My concern is the format in which the password has been disclosed is in the form of a "screenshot" of their computer system which would indicate that all of their operators also have complete access to the whole password.

 

 

I had always understood that passwords were stored in such a manner as the operator would only ever have access to 2 letters / characters.

 

 

If this is the case then it would seem to be quite a serious breach of data protection in itself that passwords are stored like this.

 

 

In my own case to say I am furious that my password has been circulated to the courts and their solicitor would be an understatement and I would l like advice on how you would deal with this.

 

 

I would rather not say the company at this time as I do not want to compromise my own case,

however this is a very large UK business.

[Mr.P]

• Log in to the account and change the password (if at all possible).
  
• Report the breach to the information Commissioner's Office.
  
• Send a strongly worded letter of complaint to the data controller of this company - Inform him that you will hold him personally liable for any losses incurred.
  

If/when you get opportunity to make a statement in court, point out this gross breach of confidentiality - Passwords should never be disclosed and should always be encrypted (basic and fundamental principle of computer security).

[pussycat10]

Thanks for the advice.

 

I'm still calming down from the rage of seeing what they had done.

 

In the bigger picture, the concern is that they're systems seem to be able to show the password to anybody who had access.
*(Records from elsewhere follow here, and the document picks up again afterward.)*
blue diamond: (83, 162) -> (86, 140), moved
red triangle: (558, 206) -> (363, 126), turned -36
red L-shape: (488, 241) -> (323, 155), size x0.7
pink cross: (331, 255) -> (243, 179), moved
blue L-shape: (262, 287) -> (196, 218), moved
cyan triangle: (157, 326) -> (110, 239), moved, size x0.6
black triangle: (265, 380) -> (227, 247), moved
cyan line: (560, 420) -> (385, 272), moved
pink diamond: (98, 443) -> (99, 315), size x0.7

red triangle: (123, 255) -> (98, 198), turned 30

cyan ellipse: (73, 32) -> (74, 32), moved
I had, foolishly, assumed that when asked for say the 3rd and 7th letter of the password that would be all the call centre operator would be able to see. It would seem they have access to the whole password. Potentially should somebody use the same password for various accounts this could be catastrophic in the wrong hands.

[Mr.P]

Ah, a pass phrase used to verify a caller (for example) using a telephone banking service - Not quite the same thing as a login password, but still open to abuse if it fell in to the wrong hands.

 

Still worth raising the issue with the ICO and any regulating bodies governing this business.

[BRIGADIER2JCS]

A Formal Complaint to the Data Controller of the company concerned, this ensures that your complaint is dealt with and responded to within 56 days.

 

 

Is the "password" vital to their defence?